BEGIN

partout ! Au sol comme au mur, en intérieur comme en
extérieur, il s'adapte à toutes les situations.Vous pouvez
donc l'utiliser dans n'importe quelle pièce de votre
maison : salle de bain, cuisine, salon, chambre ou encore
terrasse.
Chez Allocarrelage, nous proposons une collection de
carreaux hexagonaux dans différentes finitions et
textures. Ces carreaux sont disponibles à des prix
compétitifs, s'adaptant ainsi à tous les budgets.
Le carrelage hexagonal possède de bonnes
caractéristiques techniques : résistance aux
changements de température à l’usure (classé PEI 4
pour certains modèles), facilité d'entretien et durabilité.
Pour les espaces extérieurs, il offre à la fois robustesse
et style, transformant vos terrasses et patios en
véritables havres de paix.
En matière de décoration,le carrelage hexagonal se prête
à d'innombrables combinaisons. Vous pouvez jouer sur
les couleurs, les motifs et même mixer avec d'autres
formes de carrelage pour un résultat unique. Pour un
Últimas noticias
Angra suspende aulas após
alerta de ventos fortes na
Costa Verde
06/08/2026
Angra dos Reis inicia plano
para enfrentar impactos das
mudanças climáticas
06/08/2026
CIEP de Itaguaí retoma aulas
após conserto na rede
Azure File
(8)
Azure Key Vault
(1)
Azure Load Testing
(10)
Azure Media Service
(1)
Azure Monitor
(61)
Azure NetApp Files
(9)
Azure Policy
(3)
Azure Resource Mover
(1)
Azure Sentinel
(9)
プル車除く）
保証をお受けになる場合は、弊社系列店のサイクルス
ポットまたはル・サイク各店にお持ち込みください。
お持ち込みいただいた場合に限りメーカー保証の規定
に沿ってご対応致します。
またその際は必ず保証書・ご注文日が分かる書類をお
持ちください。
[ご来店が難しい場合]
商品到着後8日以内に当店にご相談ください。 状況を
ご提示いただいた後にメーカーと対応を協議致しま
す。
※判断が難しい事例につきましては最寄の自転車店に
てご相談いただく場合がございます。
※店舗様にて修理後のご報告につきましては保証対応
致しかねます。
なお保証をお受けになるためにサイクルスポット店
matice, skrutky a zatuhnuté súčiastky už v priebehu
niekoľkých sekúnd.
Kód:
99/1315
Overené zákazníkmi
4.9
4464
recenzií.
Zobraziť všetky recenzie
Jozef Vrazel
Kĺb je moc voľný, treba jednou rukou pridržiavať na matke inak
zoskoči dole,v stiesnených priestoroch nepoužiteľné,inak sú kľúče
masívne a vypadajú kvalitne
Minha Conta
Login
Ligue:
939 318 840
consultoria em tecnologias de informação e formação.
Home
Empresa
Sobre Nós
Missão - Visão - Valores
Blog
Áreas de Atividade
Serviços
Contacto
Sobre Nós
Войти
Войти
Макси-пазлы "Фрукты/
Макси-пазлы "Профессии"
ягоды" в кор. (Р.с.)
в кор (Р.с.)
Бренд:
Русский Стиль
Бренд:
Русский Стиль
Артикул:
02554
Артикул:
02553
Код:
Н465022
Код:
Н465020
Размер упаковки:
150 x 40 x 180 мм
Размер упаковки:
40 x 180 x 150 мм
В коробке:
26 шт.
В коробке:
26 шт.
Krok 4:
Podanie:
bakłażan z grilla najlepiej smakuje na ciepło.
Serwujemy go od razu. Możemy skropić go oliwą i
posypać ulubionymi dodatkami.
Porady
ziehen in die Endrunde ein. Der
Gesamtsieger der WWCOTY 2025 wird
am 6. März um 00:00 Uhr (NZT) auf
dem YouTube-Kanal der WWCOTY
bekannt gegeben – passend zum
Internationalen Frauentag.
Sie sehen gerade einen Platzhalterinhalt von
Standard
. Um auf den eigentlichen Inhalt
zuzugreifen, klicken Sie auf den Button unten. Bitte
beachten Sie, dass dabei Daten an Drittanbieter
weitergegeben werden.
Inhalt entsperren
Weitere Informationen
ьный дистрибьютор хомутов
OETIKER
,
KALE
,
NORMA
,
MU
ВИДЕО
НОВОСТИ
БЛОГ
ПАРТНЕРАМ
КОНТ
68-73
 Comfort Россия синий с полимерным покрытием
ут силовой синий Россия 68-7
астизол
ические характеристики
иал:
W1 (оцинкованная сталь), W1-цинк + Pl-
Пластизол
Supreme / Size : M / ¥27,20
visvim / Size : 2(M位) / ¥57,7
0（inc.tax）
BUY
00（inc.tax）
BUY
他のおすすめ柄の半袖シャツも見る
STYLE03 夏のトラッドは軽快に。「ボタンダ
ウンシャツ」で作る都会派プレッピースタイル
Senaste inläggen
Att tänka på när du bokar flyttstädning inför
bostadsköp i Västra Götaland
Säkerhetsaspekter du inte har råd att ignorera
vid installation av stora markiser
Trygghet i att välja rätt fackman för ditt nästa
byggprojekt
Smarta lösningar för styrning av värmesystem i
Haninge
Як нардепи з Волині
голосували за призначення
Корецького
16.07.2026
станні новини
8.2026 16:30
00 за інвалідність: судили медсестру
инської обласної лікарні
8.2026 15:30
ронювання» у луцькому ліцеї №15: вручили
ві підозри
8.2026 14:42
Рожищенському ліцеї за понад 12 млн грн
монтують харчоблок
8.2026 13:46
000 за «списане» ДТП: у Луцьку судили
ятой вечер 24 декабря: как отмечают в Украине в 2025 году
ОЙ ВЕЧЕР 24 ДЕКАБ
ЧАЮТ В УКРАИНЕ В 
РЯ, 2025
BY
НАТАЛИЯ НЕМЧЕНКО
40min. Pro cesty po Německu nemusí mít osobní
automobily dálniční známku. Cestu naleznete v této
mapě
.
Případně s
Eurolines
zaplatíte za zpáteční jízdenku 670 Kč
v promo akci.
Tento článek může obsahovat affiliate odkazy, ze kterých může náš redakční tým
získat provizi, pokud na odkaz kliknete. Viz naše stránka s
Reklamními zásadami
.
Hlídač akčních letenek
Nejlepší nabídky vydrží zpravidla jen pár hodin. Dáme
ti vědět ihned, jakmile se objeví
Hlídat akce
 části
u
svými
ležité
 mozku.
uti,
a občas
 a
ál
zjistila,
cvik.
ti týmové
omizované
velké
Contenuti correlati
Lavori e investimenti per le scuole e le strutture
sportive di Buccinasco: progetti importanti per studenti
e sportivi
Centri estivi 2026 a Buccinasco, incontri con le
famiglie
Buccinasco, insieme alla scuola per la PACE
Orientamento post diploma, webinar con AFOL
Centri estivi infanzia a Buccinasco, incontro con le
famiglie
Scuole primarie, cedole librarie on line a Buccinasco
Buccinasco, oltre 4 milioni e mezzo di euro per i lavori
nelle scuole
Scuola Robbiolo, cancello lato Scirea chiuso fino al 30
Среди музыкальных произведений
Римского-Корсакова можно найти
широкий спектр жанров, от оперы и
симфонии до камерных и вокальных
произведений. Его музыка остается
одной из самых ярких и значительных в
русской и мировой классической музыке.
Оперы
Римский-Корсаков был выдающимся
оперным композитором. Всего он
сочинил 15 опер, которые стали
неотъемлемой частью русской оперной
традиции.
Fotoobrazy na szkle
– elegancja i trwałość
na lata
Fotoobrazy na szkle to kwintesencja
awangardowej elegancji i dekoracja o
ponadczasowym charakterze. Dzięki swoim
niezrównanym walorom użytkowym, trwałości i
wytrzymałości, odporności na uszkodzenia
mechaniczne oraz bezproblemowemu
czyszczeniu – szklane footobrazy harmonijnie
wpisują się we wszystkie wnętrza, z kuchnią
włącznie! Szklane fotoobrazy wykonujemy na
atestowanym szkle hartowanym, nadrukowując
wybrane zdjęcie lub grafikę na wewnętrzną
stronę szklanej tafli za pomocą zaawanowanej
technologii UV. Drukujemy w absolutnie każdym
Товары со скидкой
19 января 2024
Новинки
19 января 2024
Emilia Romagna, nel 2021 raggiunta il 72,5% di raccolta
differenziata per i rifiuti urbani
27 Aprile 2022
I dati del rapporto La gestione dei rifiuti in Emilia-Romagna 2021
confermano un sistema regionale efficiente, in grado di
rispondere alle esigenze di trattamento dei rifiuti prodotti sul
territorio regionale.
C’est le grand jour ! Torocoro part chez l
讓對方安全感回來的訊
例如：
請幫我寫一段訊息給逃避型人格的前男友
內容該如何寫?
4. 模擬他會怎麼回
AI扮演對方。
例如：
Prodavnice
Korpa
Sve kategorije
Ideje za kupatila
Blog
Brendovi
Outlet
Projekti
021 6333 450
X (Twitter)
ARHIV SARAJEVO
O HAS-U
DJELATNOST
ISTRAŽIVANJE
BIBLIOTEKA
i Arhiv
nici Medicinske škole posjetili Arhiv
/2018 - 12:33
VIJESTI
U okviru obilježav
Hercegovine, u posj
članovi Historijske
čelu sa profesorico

END

Task description -
Please output exactly the lines between the one holding "extérieur, il s'adapte" and the one holding "changements de température" in the records above, inclusive, and nothing more.

Answer area -
extérieur, il s'adapte à toutes les situations.Vous pouvez
donc l'utiliser dans n'importe quelle pièce de votre
maison : salle de bain, cuisine, salon, chambre ou encore
terrasse.
Chez Allocarrelage, nous proposons une collection de
carreaux hexagonaux dans différentes finitions et
textures. Ces carreaux sont disponibles à des prix
compétitifs, s'adaptant ainsi à tous les budgets.
Le carrelage hexagonal possède de bonnes
caractéristiques techniques : résistance aux
changements de température à l’usure (classé PEI 4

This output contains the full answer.